General Data Protection Regulation (GDPR) Privacy Notice
Crown House Osteopaths provides direct osteopathic care and health care advice for members of the public on the premises.
To treat appropriately it is necessary for the osteopath to write a case history during the initial consultation, which is then updated with each successive visit, detailing your main concerns and reasons for seeking osteopathic treatment, the osteopathic diagnosis and details of progression of treatment administered. This is handwritten on single copy only and is kept on the practice premises.
The case history may include the following information:
-Name, address, email address, phone contact, date of birth, family history, GP details, your referrer, details of appointments and other contacts we have had with you.
-Health information you have supplied e.g. previous medical history, current and historical medications, diet and lifestyle, results of tests performed by us or by other parties that you have shared with us, advice you have received and shared with us from other practitioners.
Information from Other Sources
Subject to giving your express consent and where necessary for providing the most appropriate treatment for you, we may obtain information about you from other healthcare providers or from testing companies.
How do we use this information?
The personal information that we hold will be used only to provide you with direct and appropriate osteopathic healthcare. The legal basis for holding your personal data is that of legitimate interest only.
How do we store this information?
This is recorded on handwritten notes on single copy, stored on the practice premises.
How do we use your personal data?
Your data will be used purely for the purposes of offering you the most effective treatment that we can. Only the practitioner, or practitioners, in this practice, giving you osteopathic treatment, will read it. It will only be shared with third parties with your express permission for the purpose of giving you the best treatment outcome or for insurance claims on your behalf.
We undertake to protect your personal data, including any health or contact details, in a manner consistent with our duty of professional confidence and the requirements of the General Data Protection Regulation (GDPR) concerning data protection. We also take reasonable security measures to protect your personal data storage.
We will never use your personal information for any promotional or marketing purposes.
Sharing your data with third parties
We will keep your personal information absolutely confidential. We will only disclose your personal information with your express consent to third parties such as:
-Our Registering body, and professional association for the processing of any complaint made by you.
-Anyone to whom, with your express consent, we may transfer responsibility for your osteopathic and general healthcare, referrals to specialists etc.

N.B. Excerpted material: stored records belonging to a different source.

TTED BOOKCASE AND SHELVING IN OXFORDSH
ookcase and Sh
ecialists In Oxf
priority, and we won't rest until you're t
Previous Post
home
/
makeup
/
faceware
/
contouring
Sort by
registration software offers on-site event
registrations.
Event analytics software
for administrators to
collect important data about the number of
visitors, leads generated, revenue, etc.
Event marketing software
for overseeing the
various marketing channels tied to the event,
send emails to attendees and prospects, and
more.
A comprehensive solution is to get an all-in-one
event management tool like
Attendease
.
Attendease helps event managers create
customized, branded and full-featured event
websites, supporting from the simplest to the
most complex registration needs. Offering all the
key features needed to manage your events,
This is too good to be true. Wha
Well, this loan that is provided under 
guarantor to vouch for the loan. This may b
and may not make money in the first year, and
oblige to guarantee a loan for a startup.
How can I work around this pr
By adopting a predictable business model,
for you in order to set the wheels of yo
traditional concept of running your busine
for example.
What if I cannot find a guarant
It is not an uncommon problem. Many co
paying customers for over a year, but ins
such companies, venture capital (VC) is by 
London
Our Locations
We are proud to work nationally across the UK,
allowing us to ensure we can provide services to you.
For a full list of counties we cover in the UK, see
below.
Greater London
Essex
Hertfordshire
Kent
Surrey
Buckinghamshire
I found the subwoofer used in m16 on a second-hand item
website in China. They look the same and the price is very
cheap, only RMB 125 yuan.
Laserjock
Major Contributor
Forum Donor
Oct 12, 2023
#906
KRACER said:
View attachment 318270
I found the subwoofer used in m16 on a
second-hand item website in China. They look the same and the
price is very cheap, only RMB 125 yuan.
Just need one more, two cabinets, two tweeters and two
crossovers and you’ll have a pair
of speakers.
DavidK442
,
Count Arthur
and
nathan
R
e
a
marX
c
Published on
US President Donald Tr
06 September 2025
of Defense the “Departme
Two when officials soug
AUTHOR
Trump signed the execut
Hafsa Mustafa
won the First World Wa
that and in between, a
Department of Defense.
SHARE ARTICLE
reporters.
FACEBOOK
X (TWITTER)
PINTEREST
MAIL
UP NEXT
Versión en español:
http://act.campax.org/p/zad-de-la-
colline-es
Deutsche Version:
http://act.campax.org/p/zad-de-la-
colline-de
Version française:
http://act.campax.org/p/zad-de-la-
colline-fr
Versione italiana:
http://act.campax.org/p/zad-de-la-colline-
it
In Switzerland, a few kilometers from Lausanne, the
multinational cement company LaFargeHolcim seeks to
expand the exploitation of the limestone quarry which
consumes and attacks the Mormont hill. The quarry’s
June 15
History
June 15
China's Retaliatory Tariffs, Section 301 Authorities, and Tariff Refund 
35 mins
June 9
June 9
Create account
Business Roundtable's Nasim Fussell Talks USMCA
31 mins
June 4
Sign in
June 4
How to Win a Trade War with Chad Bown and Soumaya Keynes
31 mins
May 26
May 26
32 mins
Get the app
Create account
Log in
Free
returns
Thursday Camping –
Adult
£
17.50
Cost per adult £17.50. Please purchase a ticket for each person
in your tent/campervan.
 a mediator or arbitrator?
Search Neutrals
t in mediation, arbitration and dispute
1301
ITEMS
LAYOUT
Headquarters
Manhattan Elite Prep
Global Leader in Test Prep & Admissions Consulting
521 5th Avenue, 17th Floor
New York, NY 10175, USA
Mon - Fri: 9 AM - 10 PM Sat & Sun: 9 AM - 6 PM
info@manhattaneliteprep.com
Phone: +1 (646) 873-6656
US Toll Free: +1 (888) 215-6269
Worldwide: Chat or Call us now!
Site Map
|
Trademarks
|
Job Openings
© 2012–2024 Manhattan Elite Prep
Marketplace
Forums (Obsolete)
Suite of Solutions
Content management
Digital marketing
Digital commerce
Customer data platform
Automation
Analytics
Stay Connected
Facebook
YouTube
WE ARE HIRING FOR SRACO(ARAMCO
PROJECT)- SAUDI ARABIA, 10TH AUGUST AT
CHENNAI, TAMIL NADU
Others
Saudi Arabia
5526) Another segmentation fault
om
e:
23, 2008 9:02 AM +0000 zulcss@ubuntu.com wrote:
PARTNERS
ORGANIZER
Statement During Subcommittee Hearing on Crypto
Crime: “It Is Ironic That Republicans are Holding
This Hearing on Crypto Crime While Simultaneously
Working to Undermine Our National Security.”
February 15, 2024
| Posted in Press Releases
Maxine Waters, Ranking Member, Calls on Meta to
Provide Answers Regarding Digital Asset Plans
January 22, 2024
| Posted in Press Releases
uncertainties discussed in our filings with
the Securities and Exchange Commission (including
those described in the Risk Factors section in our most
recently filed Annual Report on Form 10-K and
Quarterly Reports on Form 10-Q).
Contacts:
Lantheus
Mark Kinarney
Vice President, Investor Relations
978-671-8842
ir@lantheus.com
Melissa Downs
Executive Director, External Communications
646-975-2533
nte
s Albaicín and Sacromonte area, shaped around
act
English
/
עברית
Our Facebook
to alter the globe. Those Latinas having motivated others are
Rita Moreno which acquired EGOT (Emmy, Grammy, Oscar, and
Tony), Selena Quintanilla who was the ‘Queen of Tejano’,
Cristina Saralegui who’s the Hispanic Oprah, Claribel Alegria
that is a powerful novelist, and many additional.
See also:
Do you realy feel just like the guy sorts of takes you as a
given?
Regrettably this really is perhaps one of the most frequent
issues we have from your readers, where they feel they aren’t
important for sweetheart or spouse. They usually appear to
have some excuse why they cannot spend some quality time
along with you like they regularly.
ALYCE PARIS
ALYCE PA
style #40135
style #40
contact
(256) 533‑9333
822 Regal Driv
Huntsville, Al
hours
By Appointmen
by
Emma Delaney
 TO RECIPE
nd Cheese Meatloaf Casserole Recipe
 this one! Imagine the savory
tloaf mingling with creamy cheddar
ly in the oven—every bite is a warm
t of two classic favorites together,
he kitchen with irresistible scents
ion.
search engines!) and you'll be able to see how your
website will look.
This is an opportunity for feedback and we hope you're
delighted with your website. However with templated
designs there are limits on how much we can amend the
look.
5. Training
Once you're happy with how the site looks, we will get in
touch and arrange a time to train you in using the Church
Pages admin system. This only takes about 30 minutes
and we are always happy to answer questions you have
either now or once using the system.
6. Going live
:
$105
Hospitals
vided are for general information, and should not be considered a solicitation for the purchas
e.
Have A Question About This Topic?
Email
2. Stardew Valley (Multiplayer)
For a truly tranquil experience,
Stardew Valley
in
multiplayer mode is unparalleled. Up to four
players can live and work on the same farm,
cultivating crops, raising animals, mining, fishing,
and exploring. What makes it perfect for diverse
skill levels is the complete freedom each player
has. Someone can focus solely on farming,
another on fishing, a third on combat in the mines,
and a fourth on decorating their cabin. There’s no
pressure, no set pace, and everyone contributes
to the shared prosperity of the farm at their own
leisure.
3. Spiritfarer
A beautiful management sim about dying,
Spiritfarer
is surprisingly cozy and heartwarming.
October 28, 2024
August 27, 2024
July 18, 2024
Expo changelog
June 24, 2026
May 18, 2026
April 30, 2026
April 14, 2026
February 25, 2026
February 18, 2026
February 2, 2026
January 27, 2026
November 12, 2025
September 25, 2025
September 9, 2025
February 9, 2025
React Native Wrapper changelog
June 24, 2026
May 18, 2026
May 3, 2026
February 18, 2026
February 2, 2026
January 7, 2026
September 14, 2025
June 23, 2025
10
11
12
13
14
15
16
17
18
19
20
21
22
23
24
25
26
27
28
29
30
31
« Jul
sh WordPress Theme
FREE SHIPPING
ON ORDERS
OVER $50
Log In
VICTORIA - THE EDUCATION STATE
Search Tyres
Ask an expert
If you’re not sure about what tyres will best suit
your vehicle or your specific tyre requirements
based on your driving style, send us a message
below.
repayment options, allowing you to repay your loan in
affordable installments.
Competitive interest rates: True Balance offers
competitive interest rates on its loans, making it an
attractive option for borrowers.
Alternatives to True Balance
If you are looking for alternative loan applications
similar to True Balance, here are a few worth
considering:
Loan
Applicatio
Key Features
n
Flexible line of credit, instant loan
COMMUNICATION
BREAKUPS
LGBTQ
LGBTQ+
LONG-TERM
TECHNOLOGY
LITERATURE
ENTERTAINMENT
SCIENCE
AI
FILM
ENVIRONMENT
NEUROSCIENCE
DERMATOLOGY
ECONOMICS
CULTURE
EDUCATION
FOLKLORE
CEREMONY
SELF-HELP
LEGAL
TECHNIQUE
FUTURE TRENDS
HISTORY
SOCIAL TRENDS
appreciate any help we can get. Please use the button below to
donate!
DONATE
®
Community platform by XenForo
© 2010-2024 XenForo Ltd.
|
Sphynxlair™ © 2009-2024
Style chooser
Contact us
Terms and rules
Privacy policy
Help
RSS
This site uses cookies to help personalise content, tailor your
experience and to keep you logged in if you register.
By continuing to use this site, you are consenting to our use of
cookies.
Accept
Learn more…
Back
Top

We will seek your express consent before sharing your information with your GP or other healthcare providers. However, if we believe your life is in danger then we may pass your information onto an appropriate authority (such as police, social services in the case of a child or vulnerable adult, or GP in case of self-harm) using the legal basis of Vital Interests.
What are your rights?
You have the right to see, amend, delete and have a copy of any data held that could identify you. You do not need to give reason to see your data. However, we have a professional duty to keep your records for 7 years.
If you wish to access your data you will need to make a subject access request in writing to the main osteopath giving you treatment at the practice postal or email address. Under special circumstances some information may be withheld. We shall respond within 20 days of receiving your request. Our response will include details of the personal data we hold on you including:
-Sources from which we acquired the information
-Purpose of holding and processing information
-Third parties with whom we share information
You have the right, subject to exemptions to ask to:
-Have your information deleted, corrected or updated where no longer accurate.
-Ask us to stop holding information about you where not required to do so by law.
-Receive a copy of your personal data, which you have provided to us, in a structured, commonly used and machine-readable format and have the right to transmit that data to another controller without hindrance from us.
– Object at any time to the processing of your personal data
-We do not carry out any automated processing that may lead to automated decisions based on your personal data.
If you would like to invoke any of the above rights then please write to the main osteopath administering your treatment at the practice postal or email address above.
What safeguards exist to secure your personal data?
We only process the information that may identify you in accordance with the GDPR. This requires us to process personal data only if there is legitimate basis for doing so and that any processing must be fair and lawful.
Within the health sector we also must follow the common-law duty of confidence, which means that where identifiable information about you has been given in confidence, it should be treated as confidential and only shared for providing direct healthcare. We will protect your information, inform you of how your information will be used and allow you to decide if and how your information can be shared.
How long do we keep this information?
Following the completion of your course of osteopathic treatment we retain your personal data for the period, recommended by the General Osteopathic Council (GOsC), of 7 years. The information will then be professionally shredded.
If you have a complaint regarding the use of your personal data please contact us by writing to your main osteopath at the practice postal or email address.
If your complaint is not resolved to your satisfaction and you wish to make a formal complaint to the Information Commissioners Office (ICO), you can contact them on 0303 123 1113
Cookies are not used on this site at this time.